WASHINGTON, MOSCOW SEEK TRADE TIES
The U.S. is trying to establish official pathways for energy trade, research, and statistical ties with the Soviet Union.
Deputy Energy Sec. Henson Moore says the U.S. Department of Energy is developing a major energy export initiative. It has compiled a list of petroleum technology and equipment the Soviets need and all the possible sources of supply.
"Virtually without exception, the U.S. could meet every Soviet need with state of the art equipment and technology, but so could other suppliers with at least adequate or high quality technology and equipment," he said.
The Soviet and U.S. governments must remove barriers if trade is to grow. So negotiations aimed at achieving that goal have begun, Moore told a trade forum sponsored by the American Committee on U.S.-Soviet Relations in Washington, D.C., last month.
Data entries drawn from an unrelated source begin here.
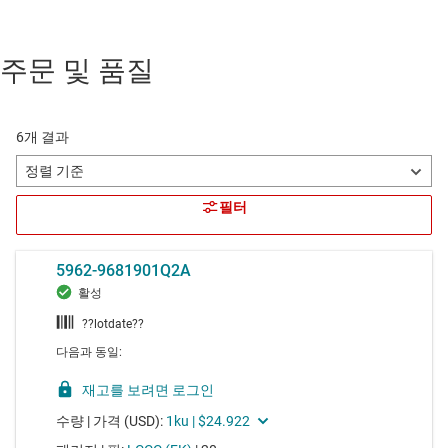
주문 및 품질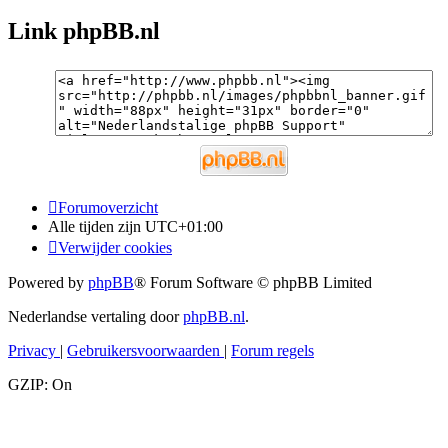
Link phpBB.nl
Forumoverzicht
Alle tijden zijn
UTC+01:00
Verwijder cookies
Powered by
phpBB
® Forum Software © phpBB Limited
Nederlandse vertaling door
phpBB.nl
.
Privacy
|
Gebruikersvoorwaarden
|
Forum regels
GZIP: On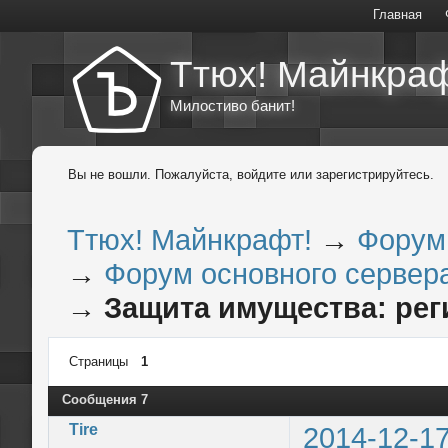
Главная
Ттюх! Майнкраф
Милостиво банит!
Вы не вошли.
Пожалуйста, войдите или зарегистрируйтесь.
Ттюх! Майнкрафт!
→
Форум
→
Форум основного сервера
→
Защита имущества: ре
Страницы
1
Сообщения 7
Tire
2014-12-17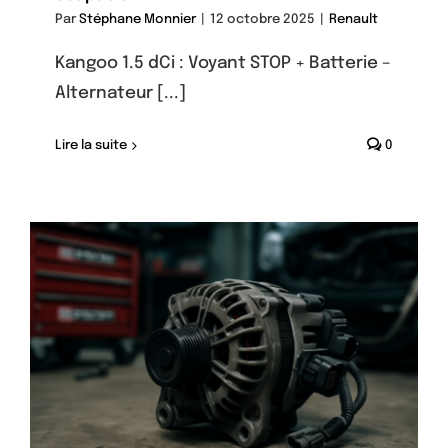
Par
Stéphane Monnier
|
12 octobre 2025
|
Renault
Kangoo 1.5 dCi : Voyant STOP + Batterie –
Alternateur [...]
Lire la suite
0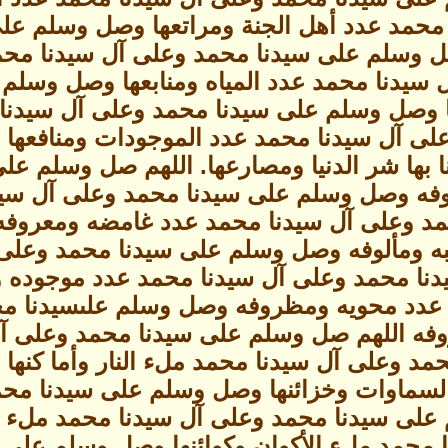
محمد عدد أهل الجنة ومراتعها وصل وسلم عل
صل وسلم على سيدنا محمد وعلى آل سيدنا مح
 سيدنا محمد عدد المياه ومنابعها وصل وسلم
ا وصل وسلم على سيدنا محمد وعلى آل سيدنا
لى آل سيدنا محمد عدد الموجودات ومنافعها
ا بها شر الدنيا ومصارعها. اللهم صل وسلم ع
فه وصل وسلم على سيدنا محمد وعلى آل سيدنا
د وعلى آل سيدنا محمد عدد غامضه ومعروف
به ومألوفه وصل وسلم على سيدنا محمد وعلى
نا محمد وعلى آل سيدنا محمد عدد موجوده 
عدد محويه ومظروفه وصل وسلم علىسيدنا محمد
فه اللهم صل وسلم على سيدنا محمد وعلى آل
مد وعلى آل سيدنا محمد ملء النار وأما كنه
لسماوات وخزائنها وصل وسلم على سيدنا محم
على سيدنا محمد وعلى آل سيدنا محمد ملء ا
 محمد ملء الأكوان وكوائنها وصل وسلم على 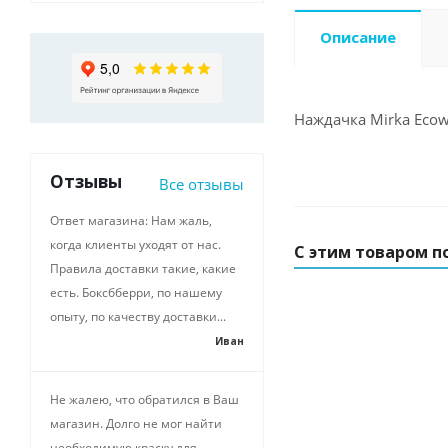
Описание
Наждачка Mirka Ecow
Отзывы
Все отзывы
Ответ магазина: Нам жаль,
когда клиенты уходят от нас.
С этим товаром п
Правила доставки такие, какие
есть. Боксбберри, по нашему
опыту, по качеству доставки...
Иван
Не жалею, что обратился в Ваш
магазин. Долго не мог найти
необходимую краску для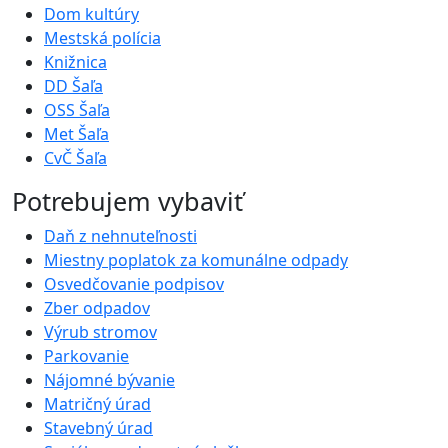
Dom kultúry
Mestská polícia
Knižnica
DD Šaľa
OSS Šaľa
Met Šaľa
CvČ Šaľa
Potrebujem vybaviť
Daň z nehnuteľnosti
Miestny poplatok za komunálne odpady
Osvedčovanie podpisov
Zber odpadov
Výrub stromov
Parkovanie
Nájomné bývanie
Matričný úrad
Stavebný úrad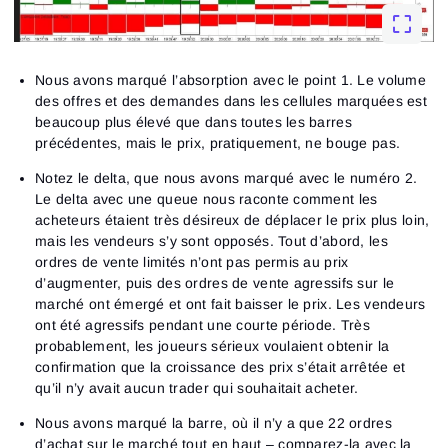
Nous avons marqué l’absorption avec le point 1. Le volume
des offres et des demandes dans les cellules marquées est
beaucoup plus élevé que dans toutes les barres
précédentes, mais le prix, pratiquement, ne bouge pas.
Notez le delta, que nous avons marqué avec le numéro 2.
Le delta avec une queue nous raconte comment les
acheteurs étaient très désireux de déplacer le prix plus loin,
mais les vendeurs s’y sont opposés. Tout d’abord, les
ordres de vente limités n’ont pas permis au prix
d’augmenter, puis des ordres de vente agressifs sur le
marché ont émergé et ont fait baisser le prix. Les vendeurs
ont été agressifs pendant une courte période. Très
probablement, les joueurs sérieux voulaient obtenir la
confirmation que la croissance des prix s’était arrêtée et
qu’il n’y avait aucun trader qui souhaitait acheter.
Nous avons marqué la barre, où il n’y a que 22 ordres
d’achat sur le marché tout en haut – comparez-la avec la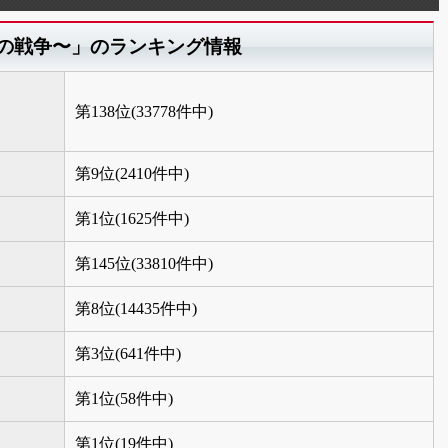
るの戦争〜」のランキング情報
第138位(33778件中)
第9位(2410件中)
第1位(1625件中)
第145位(33810件中)
第8位(14435件中)
第3位(641件中)
第1位(58件中)
第1位(19件中)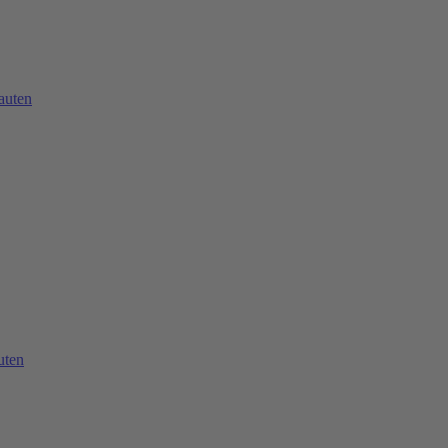
auten
uten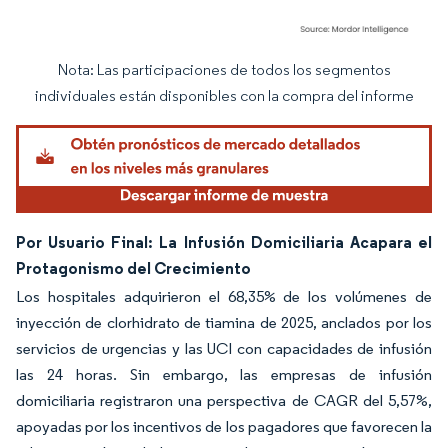
Nota: Las participaciones de todos los segmentos
Imagen © Mordor Intelligence. El uso requiere atribución según CC BY 4.0.
individuales están disponibles con la compra del informe
Por Usuario Final: La Infusión Domiciliaria Acapara el
Protagonismo del Crecimiento
Los hospitales adquirieron el 68,35% de los volúmenes de
inyección de clorhidrato de tiamina de 2025, anclados por los
servicios de urgencias y las UCI con capacidades de infusión
las 24 horas. Sin embargo, las empresas de infusión
domiciliaria registraron una perspectiva de CAGR del 5,57%,
apoyadas por los incentivos de los pagadores que favorecen la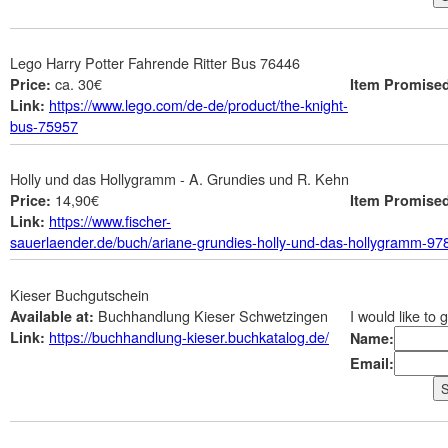
Lego Harry Potter Fahrende Ritter Bus 76446
ca. 30€
Price:
Item Promise
https://www.lego.com/de-de/product/the-knight-
Link:
bus-75957
Holly und das Hollygramm - A. Grundies und R. Kehn
14,90€
Price:
Item Promise
https://www.fischer-
Link:
sauerlaender.de/buch/ariane-grundies-holly-und-das-hollygramm-9
Kieser Buchgutschein
Buchhandlung Kieser Schwetzingen
I would like to 
Available at:
https://buchhandlung-kieser.buchkatalog.de/
Link:
Name:
Email: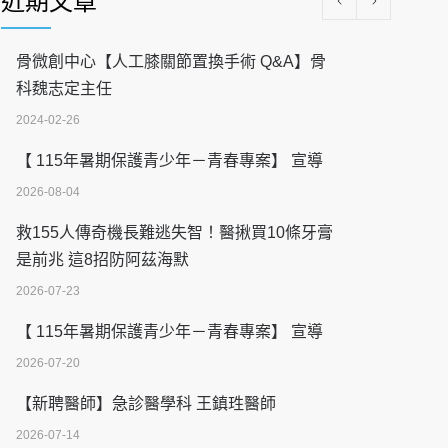
近期文章
骨微創中心【人工膝關節置換手術 Q&A】骨
科魏志定主任
2024-02-26
【 115年暑期保護青少年－青春專案】 宣導
2026-08-04
救155人傳奇機長難逃失智！醫揪買10條牙膏
是前兆 這8招防阿茲海默
2026-07-23
【 115年暑期保護青少年－青春專案】 宣導
2026-07-20
【新聘醫師】急診醫學科 王鎮珄醫師
2026-07-14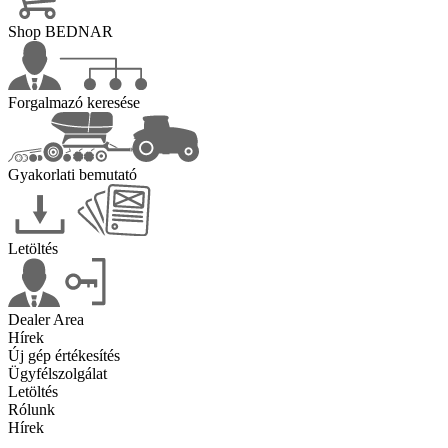
Shop BEDNAR
Forgalmazó keresése
Gyakorlati bemutató
Letöltés
Dealer Area
Hírek
Új gép értékesítés
Ügyfélszolgálat
Letöltés
Rólunk
Hírek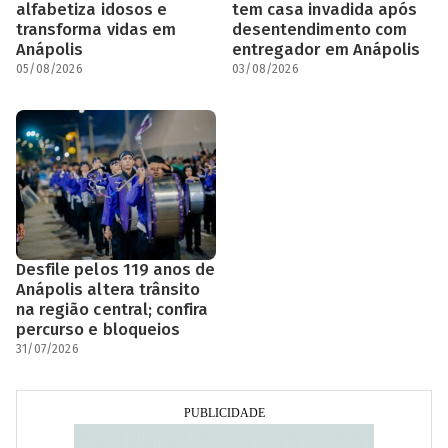
alfabetiza idosos e
tem casa invadida após
transforma vidas em
desentendimento com
Anápolis
entregador em Anápolis
05/08/2026
03/08/2026
Desfile pelos 119 anos de
Anápolis altera trânsito
na região central; confira
percurso e bloqueios
31/07/2026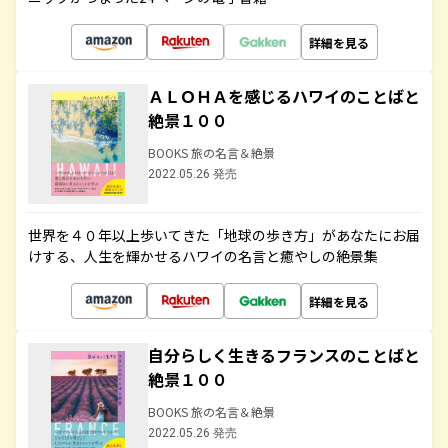
詳細を見る
ＡＬＯＨＡを感じるハワイのことばと
絶景１００
BOOKS 旅の名言＆絶景
2022.05.26 発売
世界を４０年以上歩いてきた「地球の歩き方」があなたにお届
けする、人生を輝かせるハワイの名言と癒やしの絶景集
詳細を見る
自分らしく生きるフランスのことばと
絶景１００
BOOKS 旅の名言＆絶景
2022.05.26 発売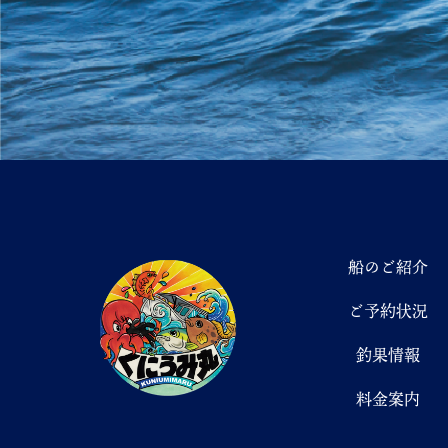
船のご紹介
ご予約状況
釣果情報
料金案内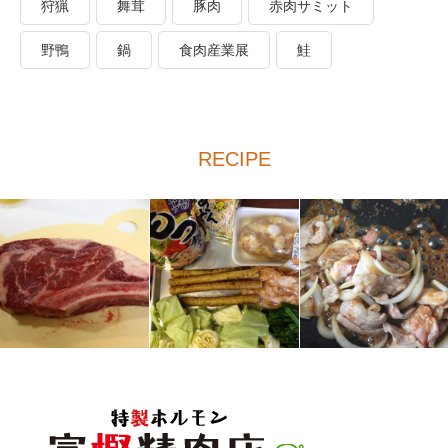
狩猟
舞茸
豚肉
赤肉サミット
野鴨
鍋
食肉産業展
鮭
RECIPE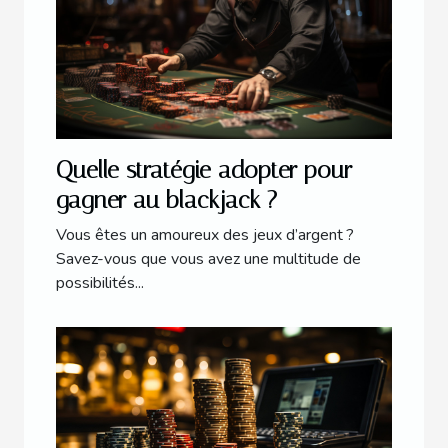
Quelle stratégie adopter pour
gagner au blackjack ?
Vous êtes un amoureux des jeux d’argent ?
Savez-vous que vous avez une multitude de
possibilités...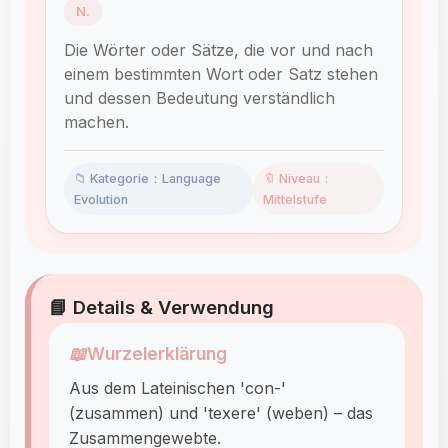
N.
Die Wörter oder Sätze, die vor und nach
einem bestimmten Wort oder Satz stehen
und dessen Bedeutung verständlich
machen.
📁 Kategorie：Language
🔖 Niveau：
Evolution
Mittelstufe
📘 Details & Verwendung
📖
Wurzelerklärung
Aus dem Lateinischen 'con-'
(zusammen) und 'texere' (weben) – das
Zusammengewebte.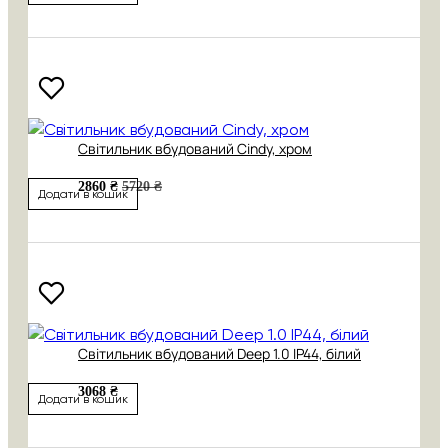
Світильник вбудований Cindy, хром
2860 ₴
5720 ₴
Додати в кошик
Світильник вбудований Deep 1.0 IP44, білий
3068 ₴
Додати в кошик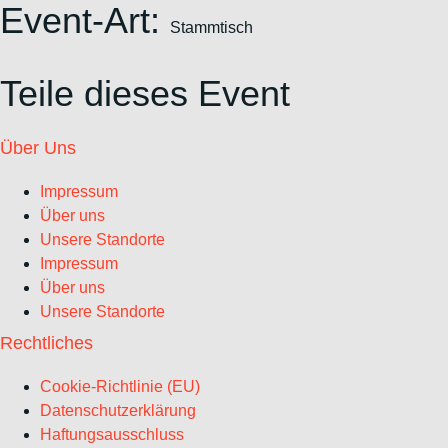
Event-Art:
Stammtisch
Teile dieses Event
Über Uns
Impressum
Über uns
Unsere Standorte
Impressum
Über uns
Unsere Standorte
Rechtliches
Cookie-Richtlinie (EU)
Datenschutzerklärung
Haftungsausschluss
Moore said DOE executives have official communications on energy issues under way with their Soviet counterparts for the first time since 1979.
"Most of the energy related equipment and services the Soviets need must come from the private sector," he said. "We have stressed this point repeatedly.
"However, I also believe government to government efforts are necessary in the areas of joint research and development projects, exchanges of data to improve our understanding of the Soviet energy picture and its likely impact on world markets, and easing constraints on energy based trade."
Moore pointed out that President Jimmy Carter imposed foreign policy controls on oil and gas equipment exports to the Soviet Union in 1978 to protest human rights abuses.
The controls were toughened in each of the next 3 years.
U.S. AT A DISADVANTAGE
Unilateral foreign policy export controls disadvantaged American businesses, Moore said. By 1983 the U.S. share of the Soviet petroleum equipment and services market had dropped to 0.4%.
"Our European allies, Japan, and Canada stepped in to supply the equipment and services U.S. companies were barred from providing," Moore told the trade forum.
"The Commerce Department estimates that, had U.S. manufacturers continued to maintain their traditional share of the Soviet market, they would have received about $2 billion in orders during 1979-85. Instead they received $170 million.
"This loss of $1.83 billion cost individual American energy firms--and it cost the U.S. economy--almost 46,000 jobs, based on Commerce's standard formula that each $1 billion in exports represents 25,000 jobs."
Total Soviet industrial investment increased less than 20% in 1981-85, but investments in fuel production grew 53% with more than half going to the oil industry.
Soviet investment in fossil fuels alone in 1986-87 was more than 2-1/4 times investments in science, art, culture, and public education combined, but problems persist in fossil fuel production, transportation, and distribution.